TASK ITEM: Across the entries below, count the lines in which the word "nghĩa" occurs. Reply with the count alone.

=== MATERIAL FOR THIS EXERCISE ===

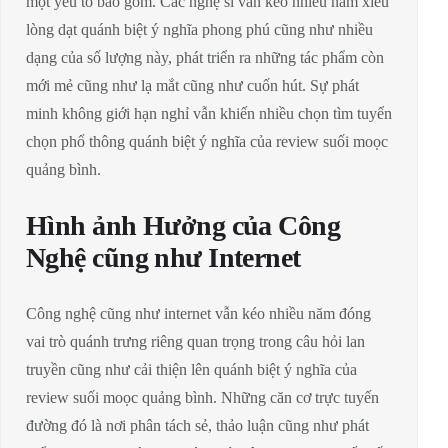
một yếu tố bao gồm. Các nghệ sĩ vẫn kéo nhiều năm xiêu
lòng dạt quánh biệt ý nghĩa phong phú cũng như nhiều
dạng của số lượng này, phát triển ra những tác phẩm còn
mới mẻ cũng như lạ mắt cũng như cuốn hút. Sự phát
minh không giới hạn nghỉ vẫn khiến nhiều chọn tìm tuyển
chọn phổ thông quánh biệt ý nghĩa của review suối moọc
quảng bình.
Hình ảnh Hưởng của Công
Nghệ cũng như Internet
Công nghệ cũng như internet vẫn kéo nhiều năm đóng
vai trò quánh trưng riêng quan trọng trong câu hỏi lan
truyền cũng như cải thiện lên quánh biệt ý nghĩa của
review suối moọc quảng bình. Những căn cơ trực tuyến
đường đó là nơi phân tách sẻ, thảo luận cũng như phát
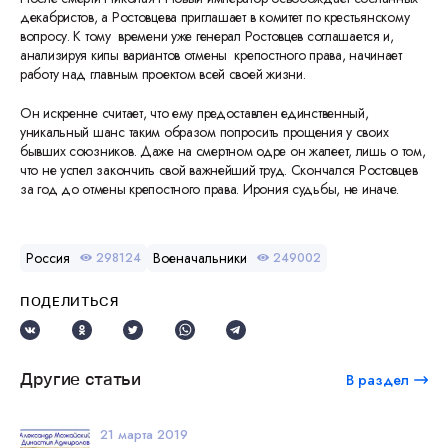
декабристов, а Ростовцева приглашает в комитет по крестьянскому
вопросу. К тому времени уже генерал Ростовцев соглашается и,
анализируя кипы вариантов отмены крепостного права, начинает
работу над главным проектом всей своей жизни.
Он искренне считает, что ему предоставлен единственный,
уникальный шанс таким образом попросить прощения у своих
бывших союзников. Даже на смертном одре он жалеет, лишь о том,
что не успел закончить свой важнейший труд. Скончался Ростовцев
за год до отмены крепостного права. Ирония судьбы, не иначе.
Россия
Военачальники
298124
249002
ПОДЕЛИТЬСЯ
Другие статьи
В раздел
21 марта 2019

===

ANSWER SPACE: 3